In your case what it seems you really want to know is which will minimize DoF the most: shooting at 18mm and f/3.5 or at 55mm and f/5? It still depends on the shooting distance you need with each focal length to get the framing you want.
The following examples assume standard viewing conditions: an 8x10 print viewed at 10 inches by a person with 20/20 vision. Change any of those variables and the DOF for the exact same image will change.
If you want framing that requires 15 feet at 55mm, using f/5 will give you 4.62 feet of DoF: 2.0 feet in front of the point of focus and 2.62 feet behind it.
To get the same framing at 18mm, you'll need to shoot from only 4.9 feet. At 18mm and f/3.5 that distance will give you 3.31 feet of DoF: 1.15 feet in front of the focus distance and 2.16 feet behind the point of focus.
As you can see, the total DoF is shallower at 18mm and f/3.5 from 4.9 feet than at 55mm and f/5 from 15 feet.

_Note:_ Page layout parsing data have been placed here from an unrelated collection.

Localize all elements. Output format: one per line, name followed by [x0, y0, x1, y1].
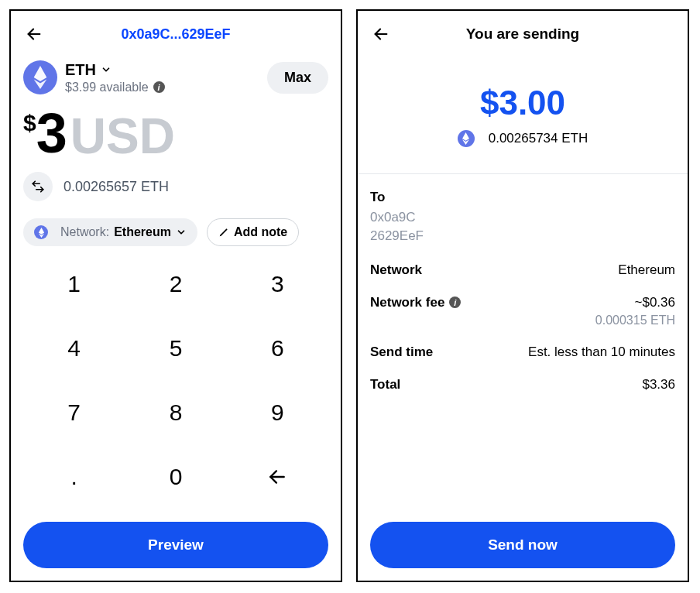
key-3[interactable]: 3 — [227, 260, 328, 308]
total-label: Total — [370, 377, 400, 392]
back-button[interactable] — [23, 23, 45, 45]
key-7[interactable]: 7 — [23, 389, 125, 437]
arrow-left-icon — [26, 26, 43, 43]
send-confirm-screen: You are sending $3.00 0.00265734 ETH To … — [356, 9, 689, 582]
currency-symbol: $ — [23, 110, 36, 136]
key-backspace[interactable] — [227, 453, 328, 501]
key-9[interactable]: 9 — [227, 389, 328, 437]
pencil-icon — [218, 227, 229, 238]
swap-currency-button[interactable] — [23, 172, 53, 201]
recipient-address[interactable]: 0x0a9C...629EeF — [45, 26, 307, 43]
key-8[interactable]: 8 — [125, 389, 226, 437]
amount-summary: $3.00 0.00265734 ETH — [370, 84, 675, 147]
key-0[interactable]: 0 — [125, 453, 226, 501]
arrow-left-icon — [372, 26, 389, 43]
amount-usd: $3.00 — [370, 84, 675, 122]
add-note-button[interactable]: Add note — [207, 218, 299, 246]
network-value: Ethereum — [114, 225, 171, 239]
eth-icon — [458, 130, 475, 147]
to-address: 0x0a9C 2629EeF — [370, 208, 675, 245]
key-dot[interactable]: . — [23, 453, 125, 501]
asset-symbol: ETH — [65, 61, 96, 79]
key-2[interactable]: 2 — [125, 260, 226, 308]
network-label: Network — [370, 262, 422, 278]
back-button[interactable] — [370, 23, 392, 45]
header: You are sending — [370, 22, 675, 46]
detail-total: Total $3.36 — [370, 377, 675, 392]
network-label: Network: — [60, 225, 109, 239]
asset-info: ETH $3.99 available i — [65, 61, 165, 94]
fee-usd: ~$0.36 — [595, 295, 675, 310]
numeric-keypad: 1 2 3 4 5 6 7 8 9 . 0 — [23, 260, 328, 517]
amount-crypto: 0.00265734 ETH — [489, 131, 588, 146]
network-selector[interactable]: Network: Ethereum — [23, 218, 197, 246]
amount-crypto-row: 0.00265734 ETH — [370, 130, 675, 147]
to-label: To — [370, 190, 675, 205]
send-time-label: Send time — [370, 344, 433, 360]
ethereum-glyph-icon — [32, 66, 49, 89]
swap-icon — [31, 180, 45, 194]
key-6[interactable]: 6 — [227, 324, 328, 372]
detail-network: Network Ethereum — [370, 262, 675, 278]
header: 0x0a9C...629EeF — [23, 22, 328, 46]
send-now-button[interactable]: Send now — [370, 522, 675, 568]
fee-crypto: 0.000315 ETH — [595, 314, 675, 327]
chevron-down-icon — [101, 64, 112, 75]
detail-network-fee: Network fee i ~$0.36 0.000315 ETH — [370, 295, 675, 327]
detail-to: To 0x0a9C 2629EeF — [370, 190, 675, 245]
spacer — [370, 392, 675, 517]
key-5[interactable]: 5 — [125, 324, 226, 372]
max-button[interactable]: Max — [267, 62, 328, 94]
currency-code: USD — [70, 111, 175, 161]
transaction-details: To 0x0a9C 2629EeF Network Ethereum Netwo… — [370, 190, 675, 392]
conversion-row: 0.00265657 ETH — [23, 172, 328, 201]
send-time-value: Est. less than 10 minutes — [528, 344, 675, 360]
info-icon[interactable]: i — [153, 81, 165, 93]
options-row: Network: Ethereum Add note — [23, 218, 328, 246]
fee-values: ~$0.36 0.000315 ETH — [595, 295, 675, 327]
available-balance: $3.99 available i — [65, 81, 165, 94]
total-value: $3.36 — [642, 377, 675, 392]
key-4[interactable]: 4 — [23, 324, 125, 372]
page-title: You are sending — [392, 26, 654, 43]
network-value: Ethereum — [618, 262, 675, 278]
chevron-down-icon — [176, 227, 187, 238]
arrow-left-icon — [267, 467, 287, 487]
preview-button[interactable]: Preview — [23, 522, 328, 568]
key-1[interactable]: 1 — [23, 260, 125, 308]
info-icon[interactable]: i — [449, 296, 461, 308]
send-entry-screen: 0x0a9C...629EeF ETH $3.99 available i Ma… — [9, 9, 342, 582]
converted-amount: 0.00265657 ETH — [63, 179, 169, 195]
eth-icon — [34, 225, 48, 239]
asset-selector[interactable]: ETH — [65, 61, 165, 79]
eth-icon — [23, 60, 57, 94]
fee-label: Network fee i — [370, 295, 461, 310]
divider — [358, 173, 688, 174]
asset-selector-row: ETH $3.99 available i Max — [23, 60, 328, 94]
amount-value: 3 — [36, 105, 67, 161]
detail-send-time: Send time Est. less than 10 minutes — [370, 344, 675, 360]
amount-display: $ 3 USD — [23, 105, 328, 161]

What may be less obvious is that the DoF is more evenly distributed both in front of and in back of the focus distance with 55mm-f/5-15' than at 18mm-f/3.5-4.9'.
Now let's look at the same focal lengths and apertures, but shot from the same 10 foot distance. Of course this means the same objects will be 1/3 as large in the 18mm shots as in the 55mm shots.
55mm-f/5-10' gives 2.01' DoF: 0.91 in front of and 1.1 behind the 10' focus distance.
18mm-f/3.5-10' gives 24' DoF: 4' in front and 20' behind!
At 10 feet shooting distance the DoF is 12x as deep at 18mm-f/3.5 as at 55mm-f/5! And while the DoF is almost evenly divided in front of and behind the point of focus with the 55mm focal length, it is five times deeper behind than in front of the focus distance with the 18mm focal length.
A funny thing happens if we shoot both focal lengths from 5 feet.
55mm-f/5-5' gives 0.49' DoF: 0.23" in front and 0.26' behind the 5' focus distance.
18mm-f/3.5-5' gives 3.72' DoF: 1.24' in front and 2.48' behind the 5' focus distance.
At 5 feet shooting distance the DoF is only about 7.6x as deep at 18mm-f/3.5 as at 55mm-f/5! And while the 55m focal length distributes the DoF almost evenly between front and back, the 18mm focal length still gives twice as much of the DoF behind the focus distance as in front of it.
One final example. Let's shoot from 100 feet with 55mm-f/5 and from 33 feet with 18mm-f/3.5 to frame our very large subject the same.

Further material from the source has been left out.